Kaisar Chu sedikit terkejut, lalu berkata, “Tidak!”
“Meskipun bukan teman, setidaknya Kaisar-kaisar lain tidak menyimpan dendam terhadapku,” kata Kaisar Chu, “Adapun dendam di antara Kaisar-kaisar lain… akan kukirimkan laporan terperinci kepadamu.”
Luo Feng menerima laporan itu dan membacanya sekilas.
Setelah dianalisis, Luo Feng menemukan bahwa Kaisar Chu tidak seburuk yang dibayangkan.
Sama seperti Di Kong! Hubungannya dengan semua Kaisar sangat buruk.
Kaisar Ming! Dia telah melakukan berbagai tindakan melawan semua Kaisar lain kecuali Kaisar Qing, merebut harta benda secara paksa melalui kekuatan yang luar biasa. Karena dia begitu kuat, tidak ada Kaisar lain yang berani menyimpan dendam mati terhadapnya.

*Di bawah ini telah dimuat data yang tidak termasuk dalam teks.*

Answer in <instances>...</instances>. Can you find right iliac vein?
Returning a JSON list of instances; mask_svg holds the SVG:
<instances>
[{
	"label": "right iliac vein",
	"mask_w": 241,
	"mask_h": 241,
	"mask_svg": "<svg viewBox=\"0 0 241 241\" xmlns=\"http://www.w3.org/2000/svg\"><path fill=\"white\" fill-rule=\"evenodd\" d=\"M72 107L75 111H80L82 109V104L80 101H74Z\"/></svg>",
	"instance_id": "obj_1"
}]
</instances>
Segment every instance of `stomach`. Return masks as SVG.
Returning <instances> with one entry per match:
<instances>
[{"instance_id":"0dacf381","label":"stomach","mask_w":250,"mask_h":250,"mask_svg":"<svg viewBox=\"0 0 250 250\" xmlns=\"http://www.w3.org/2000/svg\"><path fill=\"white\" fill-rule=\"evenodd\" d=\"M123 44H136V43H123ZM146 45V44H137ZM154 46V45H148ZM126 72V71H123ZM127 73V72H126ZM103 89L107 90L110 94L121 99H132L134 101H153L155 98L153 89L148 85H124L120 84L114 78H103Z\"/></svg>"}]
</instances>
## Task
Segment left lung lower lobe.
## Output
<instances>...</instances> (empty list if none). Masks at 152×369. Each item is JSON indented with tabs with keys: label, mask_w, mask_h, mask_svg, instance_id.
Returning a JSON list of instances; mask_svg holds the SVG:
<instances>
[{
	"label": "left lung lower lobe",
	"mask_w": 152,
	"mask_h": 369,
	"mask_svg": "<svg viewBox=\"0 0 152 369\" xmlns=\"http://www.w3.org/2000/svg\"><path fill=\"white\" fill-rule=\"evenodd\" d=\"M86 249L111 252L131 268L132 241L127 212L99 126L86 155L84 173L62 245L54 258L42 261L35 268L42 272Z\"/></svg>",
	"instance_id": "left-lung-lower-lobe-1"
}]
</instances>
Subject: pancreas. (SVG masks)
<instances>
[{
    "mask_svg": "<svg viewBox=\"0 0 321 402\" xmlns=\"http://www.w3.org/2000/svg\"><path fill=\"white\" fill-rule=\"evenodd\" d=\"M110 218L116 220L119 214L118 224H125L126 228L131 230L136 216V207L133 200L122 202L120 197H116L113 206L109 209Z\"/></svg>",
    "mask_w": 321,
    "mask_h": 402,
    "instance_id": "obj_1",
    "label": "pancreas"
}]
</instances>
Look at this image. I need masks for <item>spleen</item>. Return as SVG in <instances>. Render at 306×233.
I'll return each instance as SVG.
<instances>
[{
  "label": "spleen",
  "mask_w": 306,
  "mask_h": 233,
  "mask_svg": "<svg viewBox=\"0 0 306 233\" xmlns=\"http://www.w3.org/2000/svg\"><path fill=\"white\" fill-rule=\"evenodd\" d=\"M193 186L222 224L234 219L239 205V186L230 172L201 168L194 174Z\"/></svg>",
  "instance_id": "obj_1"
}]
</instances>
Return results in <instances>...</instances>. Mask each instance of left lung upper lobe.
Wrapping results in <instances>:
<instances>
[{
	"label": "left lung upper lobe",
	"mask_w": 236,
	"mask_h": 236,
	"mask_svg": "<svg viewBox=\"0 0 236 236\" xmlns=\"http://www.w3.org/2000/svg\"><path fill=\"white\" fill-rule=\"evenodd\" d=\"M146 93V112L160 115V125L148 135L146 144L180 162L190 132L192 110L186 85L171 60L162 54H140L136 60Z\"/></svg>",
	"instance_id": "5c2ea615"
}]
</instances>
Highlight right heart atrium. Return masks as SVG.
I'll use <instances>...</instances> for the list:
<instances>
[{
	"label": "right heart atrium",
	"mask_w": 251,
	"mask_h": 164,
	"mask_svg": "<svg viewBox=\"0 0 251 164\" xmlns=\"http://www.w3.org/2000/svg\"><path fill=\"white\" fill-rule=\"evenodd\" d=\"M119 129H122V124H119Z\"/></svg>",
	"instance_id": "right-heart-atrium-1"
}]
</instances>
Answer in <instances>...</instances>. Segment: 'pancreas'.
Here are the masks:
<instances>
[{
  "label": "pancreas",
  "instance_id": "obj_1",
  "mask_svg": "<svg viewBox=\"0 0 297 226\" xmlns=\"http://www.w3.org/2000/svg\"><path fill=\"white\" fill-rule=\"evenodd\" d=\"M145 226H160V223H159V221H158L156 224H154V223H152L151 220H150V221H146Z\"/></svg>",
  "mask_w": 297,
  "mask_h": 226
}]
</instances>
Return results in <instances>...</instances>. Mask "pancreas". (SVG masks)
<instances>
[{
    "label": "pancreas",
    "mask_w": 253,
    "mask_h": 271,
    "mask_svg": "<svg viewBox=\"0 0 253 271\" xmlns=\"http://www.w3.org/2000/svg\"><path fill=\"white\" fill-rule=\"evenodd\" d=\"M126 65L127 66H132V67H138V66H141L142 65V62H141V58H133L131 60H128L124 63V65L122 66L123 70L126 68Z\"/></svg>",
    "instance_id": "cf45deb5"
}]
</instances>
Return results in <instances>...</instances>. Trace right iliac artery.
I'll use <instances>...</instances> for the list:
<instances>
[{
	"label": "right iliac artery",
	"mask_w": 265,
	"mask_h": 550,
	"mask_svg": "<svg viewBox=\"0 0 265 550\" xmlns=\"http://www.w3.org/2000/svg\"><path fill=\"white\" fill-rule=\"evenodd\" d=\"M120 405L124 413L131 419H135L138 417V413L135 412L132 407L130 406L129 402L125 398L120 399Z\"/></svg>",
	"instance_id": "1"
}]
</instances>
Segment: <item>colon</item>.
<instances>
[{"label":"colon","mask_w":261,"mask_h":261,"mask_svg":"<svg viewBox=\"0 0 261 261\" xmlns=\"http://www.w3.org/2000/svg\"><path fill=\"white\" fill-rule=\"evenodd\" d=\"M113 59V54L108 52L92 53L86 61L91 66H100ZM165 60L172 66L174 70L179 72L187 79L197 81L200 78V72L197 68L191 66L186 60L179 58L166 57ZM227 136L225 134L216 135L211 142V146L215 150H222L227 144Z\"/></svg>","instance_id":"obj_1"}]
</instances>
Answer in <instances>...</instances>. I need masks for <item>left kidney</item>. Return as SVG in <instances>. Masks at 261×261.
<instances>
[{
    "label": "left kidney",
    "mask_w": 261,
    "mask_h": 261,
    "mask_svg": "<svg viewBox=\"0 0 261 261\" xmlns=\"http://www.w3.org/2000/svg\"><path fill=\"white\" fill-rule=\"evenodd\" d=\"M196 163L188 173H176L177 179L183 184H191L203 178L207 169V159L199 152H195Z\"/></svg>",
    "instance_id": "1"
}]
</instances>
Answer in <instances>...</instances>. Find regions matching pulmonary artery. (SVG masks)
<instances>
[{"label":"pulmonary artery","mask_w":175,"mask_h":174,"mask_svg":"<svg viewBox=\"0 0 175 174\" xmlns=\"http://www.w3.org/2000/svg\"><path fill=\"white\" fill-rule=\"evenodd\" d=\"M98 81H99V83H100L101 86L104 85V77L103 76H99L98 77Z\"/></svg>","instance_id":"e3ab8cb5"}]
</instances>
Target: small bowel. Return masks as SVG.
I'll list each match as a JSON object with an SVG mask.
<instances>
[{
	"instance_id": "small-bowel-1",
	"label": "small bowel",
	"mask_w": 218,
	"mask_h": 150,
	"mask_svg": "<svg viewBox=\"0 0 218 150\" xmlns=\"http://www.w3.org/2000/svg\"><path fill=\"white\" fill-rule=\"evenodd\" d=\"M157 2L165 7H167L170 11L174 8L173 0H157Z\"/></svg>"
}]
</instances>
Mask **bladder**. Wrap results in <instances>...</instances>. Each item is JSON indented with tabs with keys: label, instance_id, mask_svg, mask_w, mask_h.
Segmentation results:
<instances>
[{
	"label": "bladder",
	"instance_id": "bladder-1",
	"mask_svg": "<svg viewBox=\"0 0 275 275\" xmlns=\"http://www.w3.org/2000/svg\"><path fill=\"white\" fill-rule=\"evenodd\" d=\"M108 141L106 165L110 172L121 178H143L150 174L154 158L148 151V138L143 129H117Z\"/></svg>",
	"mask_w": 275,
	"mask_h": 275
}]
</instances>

Demikian pula… Kaisar Ming juga tidak memiliki teman sejati.
“Tuanku Kaisar Chu cukup baik di antara ketiga belas Kaisar,” pikir Luo Feng dalam hati, “Aku tidak menyangka Kaisar Ming, yang begitu ramah kepadaku, ternyata memiliki karakter yang begitu otoriter dan menindas.”

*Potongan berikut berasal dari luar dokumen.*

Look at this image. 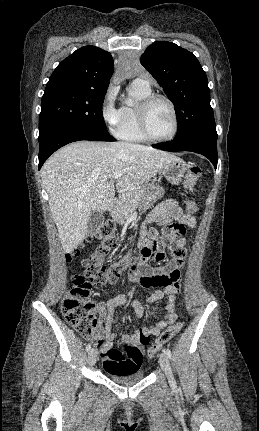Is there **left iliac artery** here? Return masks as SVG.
Wrapping results in <instances>:
<instances>
[{
	"label": "left iliac artery",
	"mask_w": 259,
	"mask_h": 431,
	"mask_svg": "<svg viewBox=\"0 0 259 431\" xmlns=\"http://www.w3.org/2000/svg\"><path fill=\"white\" fill-rule=\"evenodd\" d=\"M164 352H165V353L167 354V356L171 359L172 354H171L170 349L166 348V349L164 350Z\"/></svg>",
	"instance_id": "1"
}]
</instances>
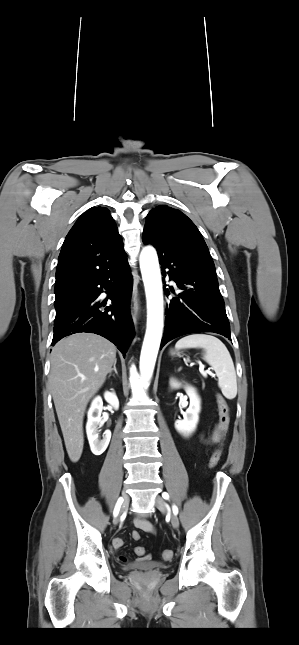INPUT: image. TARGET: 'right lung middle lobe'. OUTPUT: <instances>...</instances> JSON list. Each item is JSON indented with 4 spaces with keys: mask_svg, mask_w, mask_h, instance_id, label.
<instances>
[{
    "mask_svg": "<svg viewBox=\"0 0 299 645\" xmlns=\"http://www.w3.org/2000/svg\"><path fill=\"white\" fill-rule=\"evenodd\" d=\"M79 286H74L70 288L61 289L55 291V309L56 311L64 307L71 299L79 294Z\"/></svg>",
    "mask_w": 299,
    "mask_h": 645,
    "instance_id": "obj_1",
    "label": "right lung middle lobe"
}]
</instances>
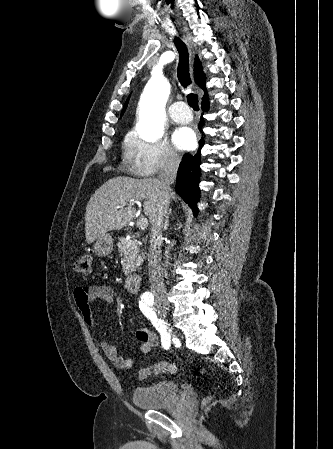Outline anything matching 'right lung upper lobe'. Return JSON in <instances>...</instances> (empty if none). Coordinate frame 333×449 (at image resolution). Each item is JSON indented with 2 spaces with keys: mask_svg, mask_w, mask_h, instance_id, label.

“Jika kau terlibat dengan Kaisar lain, segera beritahu aku,” kata Kaisar Chu. “Jangan mengambil keputusan terburu-buru; mudah sekali terjebak tanpa sengaja.”
“Jangan khawatir, Guru,” jawab Luo Feng.
******
Semuanya terjadi persis seperti yang telah diprediksi oleh Kaisar Chu, dan hanya dalam waktu setengah dari waktu yang tercatat, Token Pejabat Tamu Luo Feng menerima sebuah tugas.
Di dalam Kota Huyang, Luo Feng terkejut saat melihat tugas khusus ini. Dia telah menerima banyak tugas selama bertahun-tahun, tetapi tugas ini agak istimewa.
Tugas tersebut berbunyi—
“Di Tanah Terlarang Keluarga Kerajaan, terdapat 192 dunia yang masing-masing membudidayakan 192 Telur Binatang Garis Darah Primordial. Mereka membutuhkan kekuatan Raja Dewa Alam Kedua dan perlu dirawat dengan cermat oleh 192 avatar. Yang dibutuhkan hanyalah kultivasi yang cermat untuk tiga ribu catatan. Sangat sedikit Pejabat Tamu yang dapat menyelesaikan tugas ini, dan setelah diskusi oleh beberapa Kaisar, Pejabat Tamu Luo He ditugaskan untuk tugas ini.”
Luo Feng sangat terkejut.
“Ditugaskan kepadaku?”
Kecuali jika itu adalah hukuman seperti menjadi Penjaga Kota Xiangjie, tugas-tugas Pejabat Tamu biasa sepenuhnya bersifat sukarela, dan Pejabat Tamu berhak untuk menolak.